An old but wise saying goes something like this: Be careful what you ask for, because you just might get it. We thought about that saying as we read how Clayton officials plan to visit each of the town’s 33 neighborhoods to hear residents’ concerns and wish lists for fixes.
It’s not that we think the neighborhood meetings are a bad idea. To the contrary, the initiative speaks well of the Town Council and the staff at Town Hall. But we hope the town’s elected leaders and staff realize how much is at stake in the neighborhood meetings.
Residents of Clayton’s 33 neighborhoods are likely to come to the meetings with real needs – more and better streetlighting, new or repaired sidewalks, pothole fixes, greater police presence, pocket parks for neighborhoods far removed from Clayton Community Park, demolition or repair of rundown houses. The list could go on and on.
And when neighborhood residents let town leaders know their wishes, they will expect action, and rightly so. Which means Clayton leaders must be ready and willing to deliver.
Never miss a local story.
Some of the fixes will be easy and affordable. Fixing potholes, for example, is neither hard nor expensive. But some items on the wish lists could prove pricey or otherwise hard to bring about. A greater police presence in a troubled neighborhood could require more manpower and, therefore, more tax dollars. Building a pocket park in a remote neighborhood would no doubt be expensive, with the need to purchase land and playground equipment.
Such improvements could have political costs too, which is to say that a tax increase to make improvements in one neighborhood might not sit that well with voters in other neighborhoods.

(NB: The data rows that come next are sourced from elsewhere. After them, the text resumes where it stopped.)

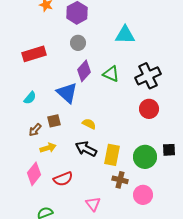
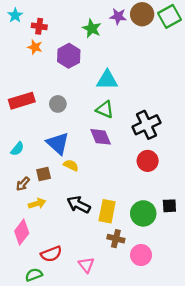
cyan triangle: (125, 35) -> (107, 80), moved
gray circle: (78, 43) -> (58, 104), moved
purple diamond: (84, 71) -> (101, 137), moved, turned -65
green triangle: (111, 74) -> (105, 109), moved
yellow semicircle: (89, 124) -> (71, 165), moved
red semicircle: (63, 179) -> (51, 254), moved

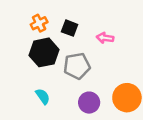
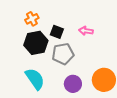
black square: (70, 28) -> (57, 32), moved
cyan semicircle: (43, 96) -> (35, 79), size x1.6

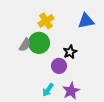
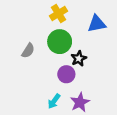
yellow cross: (46, 21) -> (58, 13), moved
green circle: (39, 43) -> (60, 42), moved

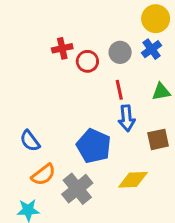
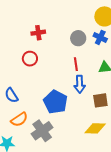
blue cross: (152, 49) -> (100, 37), turned -32
red circle: (87, 61) -> (30, 59), moved
yellow diamond: (133, 180) -> (95, 128), moved

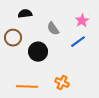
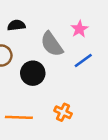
pink star: (82, 21) -> (79, 29), moved
gray semicircle: (53, 29) -> (52, 44), size x1.5

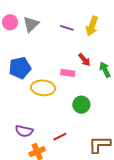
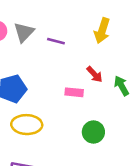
purple line: (67, 28) -> (56, 41), moved
yellow ellipse: (43, 88) -> (27, 125), moved

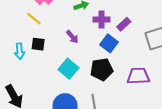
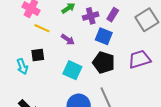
yellow line: (34, 19) -> (42, 28), moved
black pentagon: (102, 70) -> (104, 63), turned -30

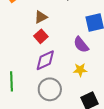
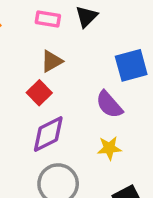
brown triangle: (41, 17) -> (52, 61), moved

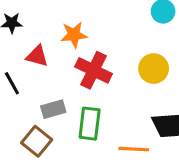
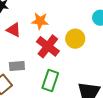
yellow circle: (154, 69) -> (75, 39), moved
green rectangle: (90, 124) -> (50, 81), moved

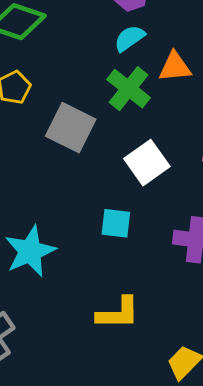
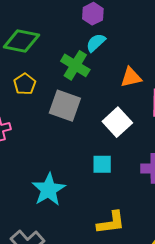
orange triangle: (175, 67) -> (131, 77), moved
green cross: (129, 89) -> (75, 65), moved

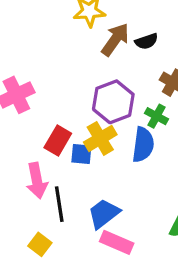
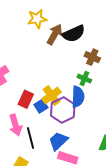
black semicircle: (146, 41) -> (74, 34), size x1.6
purple hexagon: (113, 102) -> (63, 110), moved
blue square: (81, 154) -> (41, 106), turned -32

It’s true that a neighborhood might balk upon hearing the cost of needed improvements, but we’re not sure that would let town leaders off the hook. After the town holds a neighborhood meeting, residents will expect results, and it might not matter if the expectations are unrealistic.
And therein lies the risk to town leaders and town staff. If they don’t produce results, they will lose their credibility with taxpayers, and the Town Council and town staff can ill-afford that.